Efforts to identify unregulated set of genes to be used as reference genes has been evident in various cancers like lung [36], rectal [37], ovarian [38], melanoma [39], breast [30,40,41], brain [42,43], heme malignancies [35,44] and liver cancer and other malignancies [40,45-47]. Other attempts have been made to identify a panel of universal reference genes using various established cancerous cell lines [48,49]. Different studies on head and neck carcinoma have validated sets of reference genes on different platforms [50-56]. Though all the efforts focused on identification of genes with least variation across samples, a systematic data science-based approach was not found in HNSCC or oral cancer except the earlier study co-authored by AS and MAK [57] which used in-house microarray data, TCGA RNA-seq data and qPCR data of patient samples to propose a set of reference genes in HNSCC based on simple statistical considerations to shortlist genes with least variations across tumour:normal sets.. The present study focuses on validating reference genes in the cancer of the mouth, using an unbiased -omic approach in all the three major model systems of research (cell lines, patient samples and primary cultures) considering difference in origin and drug resistance. Common list of reference genes across multiple platforms will help researchers to reduce the inter-sample variability and thus arrive at an unambiguous data interpretation.
2. Materials and Methods
2.1 Gene Expression Data Acquisition
As represented in figure 1, statistical analysis for detection of reference gene candidates was carried out based upon data generated by TCGA Research Network [58] and Broad Institute CCLE project [59]. RNA-sequencing fragments per kilobase million (FPKM) values for a set of HNSCC patients (Project ID: TCGA-HNSC) were downloaded from National Cancer Institute (NCI) Genomic Data Commons Portal [60] from which the solid tumor data of 500 patients were selected.

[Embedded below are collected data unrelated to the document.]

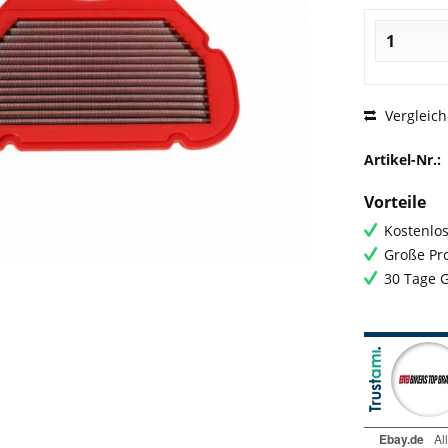
Vergleic
Artikel-Nr.:
Vorteile
Kostenlos
Große Pro
30 Tage 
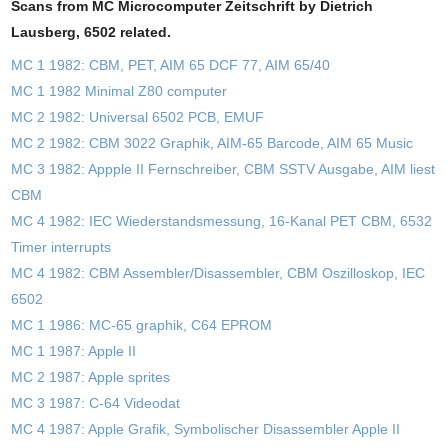
Scans from MC Microcomputer Zeitschrift by Dietrich
Lausberg, 6502 related.
MC 1 1982: CBM, PET, AIM 65 DCF 77, AIM 65/40
MC 1 1982 Minimal Z80 computer
MC 2 1982: Universal 6502 PCB, EMUF
MC 2 1982: CBM 3022 Graphik, AIM-65 Barcode, AIM 65 Music
MC 3 1982: Appple II Fernschreiber, CBM SSTV Ausgabe, AIM liest
CBM
MC 4 1982: IEC Wiederstandsmessung, 16-Kanal PET CBM, 6532
Timer interrupts
MC 4 1982: CBM Assembler/Disassembler, CBM Oszilloskop, IEC
6502
MC 1 1986: MC-65 graphik, C64 EPROM
MC 1 1987: Apple II
MC 2 1987: Apple sprites
MC 3 1987: C-64 Videodat
MC 4 1987: Apple Grafik, Symbolischer Disassembler Apple II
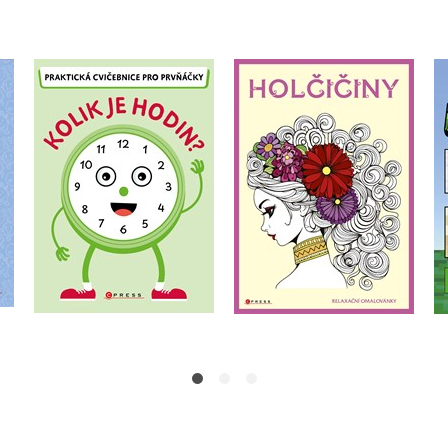
Holčičiny - relaxační
x
Kolik je hodin?
omalovánky
á
Zuzana Neubauerová
Zuzana Neubauerová
Do košíku
Do košíku
215 Kč
269 Kč
183 Kč
229 Kč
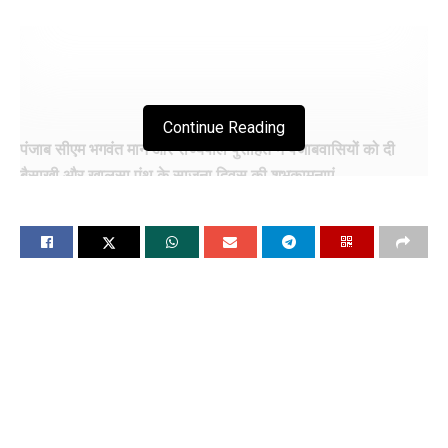
Continue Reading
पंजाब सीएम भगवंत मान और राज्यपाल पुरोहित ने पंजाबवासियों को दी
बैसाखी और खालसा पंथ के साजना दिवस की शुभकामनाएं
बैसाखी पर पंजाब व हरियाणा में गुरुद्वारों में उमड़ेे श्रद्धालु
चंडीगढ, 13 अपै्रैल (विश्ववार्ता) : पंजाब के मुख्यमंत्री भगवंत मान और
पंजाब के राज्यपाल बनवारीलाल पुरोहित ने आज पंजाबवासियों को बैसाखी
और खालसा पंथ के साजना दिवस की शुभकामनाएं दी। पंजाब सीएम मान ने
कहा इस शुभ अवसर का सिख धर्म के गौरवशाली इतिहास में विशेष महत्व है,
क्योंकि इसी दिन 1699 में दसवें सिख गुरु गोबिंद सिंह ने मुगलों के अत्याचार
के खिलाफ लडऩे के लिए ऑर्डर ऑफ खालसा की स्थापना की थी। उन्होंने
एक बयान में कहा, ‘यह दिन 1919 में हमारे स्वतंत्रता आंदोलन में एक
महत्वपूर्ण मोड़ था। इस दिन कई ज्ञात और अज्ञात शहीदों ने अमृतसर के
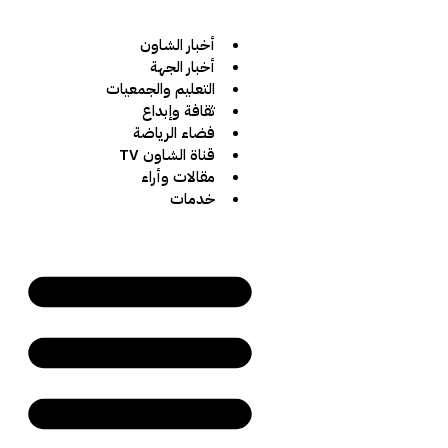
أخبار الشاون
أخبار الجهة
التعليم والجمعيات
ثقافة وإبداع
فضاء الرياضة
قناة الشاون TV
مقالات وأراء
خدمات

RNA-sequencing reads per kilobase million (RPKM) values of various cell lines were downloaded from the CCLE data portal [61] from which the data of 33 cell lines of upper aerodigestive tract origin were selected for analysis. Expression of candidate reference genes were verified in Indian patients from gene expression datasets in GEO. Search on GEO for co-occurrence of search terms “Oral Cancer” or “Head and Neck Cancer” and “India” resulted in nine unique datasets, out of which only two datasets (GSE23558, GSE85195) reported gene expression values from Oral cancer patient samples from India [62,63]. Data in NCBI SOFT format were downloaded from the GEO portal corresponding to the above datasets. Since both datasets used the same microarray platform (Agilent 44K, GPL6480), Log2 expression values from each dataset was merged for analysis. Altogether, both datasets had 61 tumor samples from Oral Cancer and 21 samples corresponding to precancerous lesions or normal samples. Expression data was analysed using R statistical software version 3.5.1.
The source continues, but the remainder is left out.